• Work task
Beginning at the line that contains "Deplasări de serviciu" and ending at the last line of the entries, write out each line exactly; include nothing outside that span.

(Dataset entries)
========================================

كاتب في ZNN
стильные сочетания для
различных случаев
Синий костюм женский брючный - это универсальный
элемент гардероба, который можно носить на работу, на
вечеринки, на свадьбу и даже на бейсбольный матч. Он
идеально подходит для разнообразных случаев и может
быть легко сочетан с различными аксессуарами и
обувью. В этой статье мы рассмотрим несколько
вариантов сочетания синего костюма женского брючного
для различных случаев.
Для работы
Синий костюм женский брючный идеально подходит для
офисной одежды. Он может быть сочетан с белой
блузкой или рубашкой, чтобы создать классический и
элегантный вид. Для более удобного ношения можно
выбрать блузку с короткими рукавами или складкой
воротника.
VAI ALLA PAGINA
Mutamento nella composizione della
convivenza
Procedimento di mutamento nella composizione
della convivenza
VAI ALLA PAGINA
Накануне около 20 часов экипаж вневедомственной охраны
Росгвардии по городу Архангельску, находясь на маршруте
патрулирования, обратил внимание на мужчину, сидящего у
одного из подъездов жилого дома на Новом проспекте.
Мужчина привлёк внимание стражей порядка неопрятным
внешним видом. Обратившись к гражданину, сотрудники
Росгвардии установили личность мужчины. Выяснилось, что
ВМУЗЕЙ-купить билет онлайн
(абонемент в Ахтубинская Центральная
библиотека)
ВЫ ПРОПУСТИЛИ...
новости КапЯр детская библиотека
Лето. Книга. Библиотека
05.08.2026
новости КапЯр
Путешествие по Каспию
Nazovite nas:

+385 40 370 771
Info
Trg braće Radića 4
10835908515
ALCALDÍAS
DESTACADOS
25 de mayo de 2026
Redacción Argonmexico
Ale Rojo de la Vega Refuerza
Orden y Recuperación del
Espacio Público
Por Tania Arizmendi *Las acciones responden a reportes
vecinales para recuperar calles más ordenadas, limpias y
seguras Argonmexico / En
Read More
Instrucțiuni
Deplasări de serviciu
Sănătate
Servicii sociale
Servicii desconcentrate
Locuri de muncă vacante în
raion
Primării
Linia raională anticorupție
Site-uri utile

========================================

• Final answer
Deplasări de serviciu
Sănătate
Servicii sociale
Servicii desconcentrate
Locuri de muncă vacante în
raion
Primării
Linia raională anticorupție
Site-uri utile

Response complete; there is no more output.